On a sunny Saturday morning in October 2022, Shlomi Levi and his family were going for a hike. As they were leaving their apartment building in Ness Ziona, south of Tel Aviv, Shlomi noticed a moth near the building entrance light, not far from the garbage cans. He snapped two photos on his cell phone. When they returned, the moth was gone. But Shlomi had the photos.
Shlomi is a farm animal veterinarian, an avid birder and photographer. In the last couple of years, he has also become interested in moths.
That evening, he tried to identify the moth in the photos. He knew it was a geometer but also knew he’d never seen this species before. On the Israel nature site run by Oz Ritner, National Moth Week’s country coordinator for Israel, Shlomi found what he was looking for: The moth was a Paulus’ geometer – Selidosema combustaria.
Paulus’ geometer was first collected by an insect dealer named Paulus and described by German entomologist Rudolf Püngeler in 1903. This specimen of a male is housed in a museum in Germany. The collection site is described as “near the Jordan River,” but since he was a rare insect dealer, it is likely that the location is not correct because he would not have wanted others to know where to find this rare species. The one Shlomi found was a dark morph of the species, compared to the ones found previously.

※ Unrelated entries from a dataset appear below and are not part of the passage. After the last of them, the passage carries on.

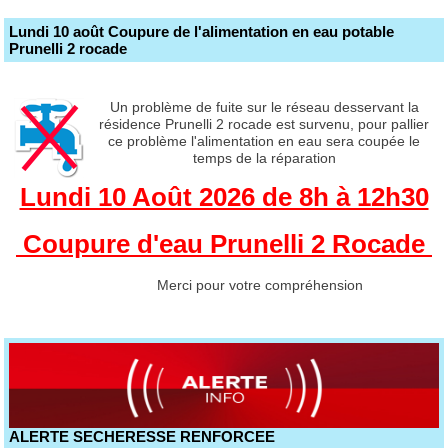
Lundi 10 août Coupure de l'alimentation en eau potable
Prunelli 2 rocade
Un problème de fuite sur le réseau desservant la
résidence Prunelli 2 rocade est survenu, pour pallier
ce problème l'alimentation en eau sera coupée le
temps de la réparation
Lundi 10 Août 2026 de 8h à 12h30
Coupure d'eau Prunelli 2 Rocade
Merci pour votre compréhension
ALERTE SECHERESSE RENFORCEE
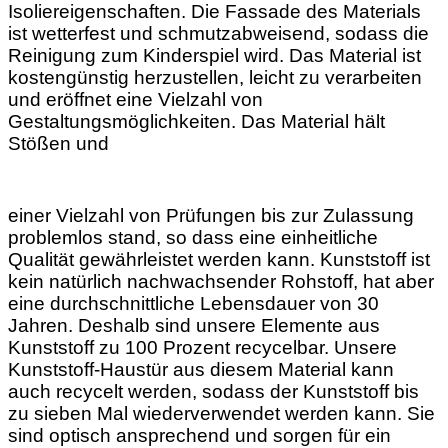
Isoliereigenschaften. Die Fassade des Materials
ist wetterfest und schmutzabweisend, sodass die
Reinigung zum Kinderspiel wird. Das Material ist
kostengünstig herzustellen, leicht zu verarbeiten
und eröffnet eine Vielzahl von
Gestaltungsmöglichkeiten. Das Material hält
Stößen und
einer Vielzahl von Prüfungen bis zur Zulassung
problemlos stand, so dass eine einheitliche
Qualität gewährleistet werden kann. Kunststoff ist
kein natürlich nachwachsender Rohstoff, hat aber
eine durchschnittliche Lebensdauer von 30
Jahren. Deshalb sind unsere Elemente aus
Kunststoff zu 100 Prozent recycelbar. Unsere
Kunststoff-Haustür aus diesem Material kann
auch recycelt werden, sodass der Kunststoff bis
zu sieben Mal wiederverwendet werden kann. Sie
sind optisch ansprechend und sorgen für ein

This enigmatic species was not seen again until 2014 when a few individuals showed up at Oz’s light trap in the Lahav area of Israel. Three individuals were sent to be housed in the German museum after a DNA sample for taken. Another is in an Israeli collection.
This moth was not seen again until Shlomi found it in 2022.
“This is why citizen science is so important,” said National Moth Week co-founder Liti Haramaty. “When people of all backgrounds, not just scientists, document moths in their local habitats, they can turn up amazing discoveries, like Shlomi did. It can happen to anybody.”